The stock market has been powering higher, with a few corrections scattered here and there, for the better part of a decade. Since bottoming out in early 2009, the S&P 500 index has gained nearly 270%, an epic run that has fattened brokerage accounts, 401(k)s, and IRAs of those invested in this bull market.
All bull markets eventually come to an end, and this one is no exception. Exactly when this end will come is unknown -- and unknowable -- but investors can be sure that stocks can't simply go up forever. What should you do with your money in an aging bull market? Three of our Foolish investors think investing in ExxonMobil (XOM -0.85%), Bed Bath & Beyond (BBBY -9.26%), and Las Vegas Sands (LVS 0.00%) are good options.
Pump this stock for profits
Dan Caplinger (ExxonMobil): The bull market in stocks has gone on for more than eight years now, and defensively minded investors want companies that can stand up to the next downturn in the market. ExxonMobil has shown in recent years that its share-price trajectory doesn't necessarily match up with that of the overall stock market, and the oil giant is working hard to take maximum advantage of tough conditions in the energy market to shore up its business and find new opportunities for growth.
ExxonMobil has a long track record of rewarding its shareholders with growing dividends, as annual increases have happened for 35 years in a row. Yet despite its mature business, ExxonMobil still has tricks up its sleeve to stay ahead of the pack. For instance, over the past couple of years, a surprise find off the coast of South America turned out to be far more lucrative than expected, and that exploration effort has continued to pay off for the energy giant, with more recent discoveries that have expanded the scope of reserves there.

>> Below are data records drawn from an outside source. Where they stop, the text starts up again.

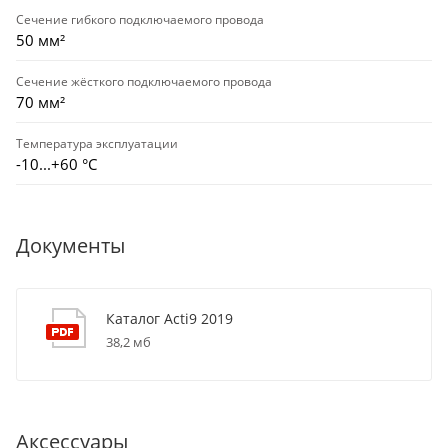
Сечение гибкого подключаемого провода
50 мм²
Сечение жёсткого подключаемого провода
70 мм²
Температура эксплуатации
-10...+60 °С
Документы
Каталог Acti9 2019
38,2 мб
Аксессуары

A lot depends on what brings down the bull market, but ExxonMobil has the benefit of being more tied to oil prices than to the stock market at large. Indeed, if rising oil prices themselves cause the next recession, then it's entirely possible that ExxonMobil stock could gain ground, even as more consumer-driven companies suffer.
Search for extreme pessimism
Tim Green (Bed Bath & Beyond): With the market punching out new all-time highs nearly every day, many stocks are trading at optimistic valuations. This bull market may continue for some time, and those valuations may get even more optimistic. But paying escalating prices to avoid missing out on potential gains is a dangerous course of action.
One reasonable strategy for this aging bull market: Buy a stock that already has overwhelming pessimism baked into the price. Bed Bath & Beyond, a struggling home goods retailer, is a great example. The company's profits have been contracting for years, as online retailers scoop up market share, and comparable sales have started to decline at a worrying rate. But with the stock trading for just seven times the average analyst estimate for fiscal 2018 earnings, there's a lot of upside if the company performs better than the market is expecting.
Investing in Bed Bath & Beyond comes with plenty of risk, too. The company has shown no sign that a turnaround in sales or profits will take place any time soon, and a recently announced realignment of store management could be a precursor to store closings. But if you don't want to pay dozens of times earnings for stocks that have soared over the past few years, a risky but potentially lucrative turnaround play like Bed Bath & Beyond could be the way to go.
The world's biggest gaming company
Travis Hoium (Las Vegas Sands): We're in the ninth year of a bull market, and investors looking for value in this aging bull market may have to look well beyond blue chip and well-known stocks. One company that I think is well set up for such a market -- and any potential pullback -- is Las Vegas Sands, the gaming company that dominates the Asia market.
Las Vegas Sands has spent most of the last decade building out a massive fleet of casinos in Macau and Singapore, where it has highly coveted gaming licenses. In Macau, the company has five major resorts, and four on the booming Cotai Strip. In Singapore, it has one of two casinos in the country. The result has been the tremendous growth in revenue and adjusted EBITDA, a measure of cash flow, that you see below.
What investors should like about Las Vegas Sands in 2017 isn't its potential for growth, as it is long past its expansion phase. Instead, they should like the cash flow consistently coming into the company and the relatively low debt load of $7.8 billion. Even as this bull market ages, Las Vegas Sands will continue to churn out cash to pay dividends or pay down debt. And if the bull market ends, it has an enviable position as Asia's biggest gaming company to fall back on. That's a great position for investors to be in.